In 1910, Marshall was graduated cum laude from Syracuse University with an A.B. degree. During her college course, she was engaged in many activities, among them her fraternity (Alpha Chi Omega, Lambda), YWCA, and athletics. She was a member of the Syracuse University Alumni Association and was secretary of the Washington branch at the time of her death.

Marshall was very active in church work. She taught a Sunday School class at the University Avenue Methodist Episcopal Church (Syracuse) for many years and, as an officer in the Epworth League, planned many social functions for the young people of the church and university.

==Career==
In 1913, she relocated to Washington, D.C., where, from 1913 to 1920, she was an editor and librarian in the U.S. Department of Agriculture and her husband's assistant in economic studies for a period of time.
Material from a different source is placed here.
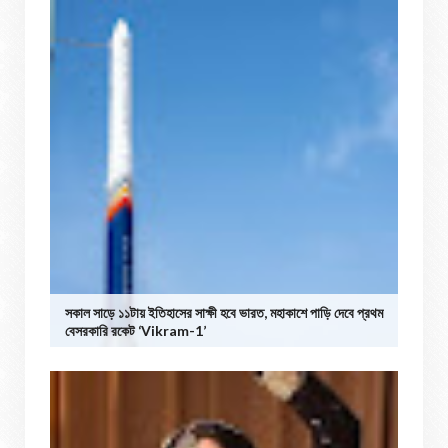
সকাল সাড়ে ১১টায় ইতিহাসের সাক্ষী হবে ভারত, মহাকাশে পাড়ি দেবে প্রথম
বেসরকারি রকেট ‘Vikram-1’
As national secretary of Alpha Chi Omega beginning in 1915 and as editor of The Lyre for six years, there were thousands who knew her throughout the world.

She was very active in the American Association of University Women, a Washington, D.C.-based organization.

She was also a member of Foundry United Methodist Church in Washington, D.C., where she taught a Sunday School class.

==Personal life==
Marshall was a member of the Methodist Episcopal Church. In 1923, she married Herbert Camp Marshall, an economist and lawyer. They had one daughter, Eleanor.

==Death and legacy==
On July 25, 1925, Marshall died suddenly following an operation she had following a week of illness.

At the sorority's 1926 National Convention, a graduate fellowship was established to her memory.